→ WHAT YOU HAVE TO DO: For each record below, write an exact copy.

=====

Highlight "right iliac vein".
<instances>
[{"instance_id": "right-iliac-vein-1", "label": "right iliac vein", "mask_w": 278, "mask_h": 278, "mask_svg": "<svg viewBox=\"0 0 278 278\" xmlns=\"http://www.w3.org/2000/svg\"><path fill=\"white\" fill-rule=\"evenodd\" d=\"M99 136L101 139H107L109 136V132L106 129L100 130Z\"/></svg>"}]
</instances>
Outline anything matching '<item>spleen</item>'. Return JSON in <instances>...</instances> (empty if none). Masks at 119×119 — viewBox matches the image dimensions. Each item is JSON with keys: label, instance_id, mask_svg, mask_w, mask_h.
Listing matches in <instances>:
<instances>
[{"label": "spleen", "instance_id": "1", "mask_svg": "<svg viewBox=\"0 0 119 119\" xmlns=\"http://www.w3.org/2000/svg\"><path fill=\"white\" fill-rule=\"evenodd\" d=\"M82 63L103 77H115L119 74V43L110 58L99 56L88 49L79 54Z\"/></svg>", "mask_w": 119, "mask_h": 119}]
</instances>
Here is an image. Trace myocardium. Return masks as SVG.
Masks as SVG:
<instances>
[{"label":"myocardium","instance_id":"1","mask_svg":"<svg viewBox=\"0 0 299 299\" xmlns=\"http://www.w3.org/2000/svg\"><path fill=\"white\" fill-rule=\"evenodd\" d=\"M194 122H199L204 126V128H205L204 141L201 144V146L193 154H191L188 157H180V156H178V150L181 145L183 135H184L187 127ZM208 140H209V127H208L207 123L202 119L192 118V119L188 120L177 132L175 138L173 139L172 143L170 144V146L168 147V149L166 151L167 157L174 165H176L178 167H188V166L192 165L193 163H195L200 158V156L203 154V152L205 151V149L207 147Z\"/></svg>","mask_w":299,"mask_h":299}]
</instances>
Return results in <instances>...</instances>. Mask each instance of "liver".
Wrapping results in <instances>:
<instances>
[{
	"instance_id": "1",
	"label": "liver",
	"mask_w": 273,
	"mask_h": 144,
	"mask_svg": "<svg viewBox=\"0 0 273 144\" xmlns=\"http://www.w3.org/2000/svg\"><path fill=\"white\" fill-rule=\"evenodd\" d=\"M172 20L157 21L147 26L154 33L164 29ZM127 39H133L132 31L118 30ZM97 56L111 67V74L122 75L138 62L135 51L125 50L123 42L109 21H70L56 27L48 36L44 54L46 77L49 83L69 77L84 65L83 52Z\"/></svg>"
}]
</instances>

=====

→ RESULT:
Highlight "right iliac vein".
<instances>
[{"instance_id": "right-iliac-vein-1", "label": "right iliac vein", "mask_w": 278, "mask_h": 278, "mask_svg": "<svg viewBox=\"0 0 278 278\" xmlns=\"http://www.w3.org/2000/svg\"><path fill=\"white\" fill-rule=\"evenodd\" d=\"M99 136L101 139H107L109 136V132L106 129L100 130Z\"/></svg>"}]
</instances>
Outline anything matching '<item>spleen</item>'. Return JSON in <instances>...</instances> (empty if none). Masks at 119×119 — viewBox matches the image dimensions. Each item is JSON with keys: label, instance_id, mask_svg, mask_w, mask_h.
Listing matches in <instances>:
<instances>
[{"label": "spleen", "instance_id": "1", "mask_svg": "<svg viewBox=\"0 0 119 119\" xmlns=\"http://www.w3.org/2000/svg\"><path fill=\"white\" fill-rule=\"evenodd\" d=\"M82 63L103 77H115L119 74V43L110 58L99 56L88 49L79 54Z\"/></svg>", "mask_w": 119, "mask_h": 119}]
</instances>
Here is an image. Trace myocardium. Return masks as SVG.
Masks as SVG:
<instances>
[{"label":"myocardium","instance_id":"1","mask_svg":"<svg viewBox=\"0 0 299 299\" xmlns=\"http://www.w3.org/2000/svg\"><path fill=\"white\" fill-rule=\"evenodd\" d=\"M194 122H199L204 126V128H205L204 141L201 144V146L193 154H191L188 157H180V156H178V150L181 145L183 135H184L187 127ZM208 140H209V127H208L207 123L202 119L192 118V119L188 120L177 132L175 138L173 139L172 143L170 144V146L168 147V149L166 151L167 157L174 165H176L178 167H188V166L192 165L193 163H195L200 158V156L203 154V152L205 151V149L207 147Z\"/></svg>","mask_w":299,"mask_h":299}]
</instances>
Return results in <instances>...</instances>. Mask each instance of "liver".
Wrapping results in <instances>:
<instances>
[{
	"instance_id": "1",
	"label": "liver",
	"mask_w": 273,
	"mask_h": 144,
	"mask_svg": "<svg viewBox=\"0 0 273 144\" xmlns=\"http://www.w3.org/2000/svg\"><path fill=\"white\" fill-rule=\"evenodd\" d=\"M172 20L157 21L147 26L154 33L164 29ZM127 39H133L132 31L118 30ZM97 56L111 67V74L122 75L138 62L135 51L125 50L123 42L109 21H70L56 27L48 36L44 54L46 77L49 83L69 77L84 65L83 52Z\"/></svg>"
}]
</instances>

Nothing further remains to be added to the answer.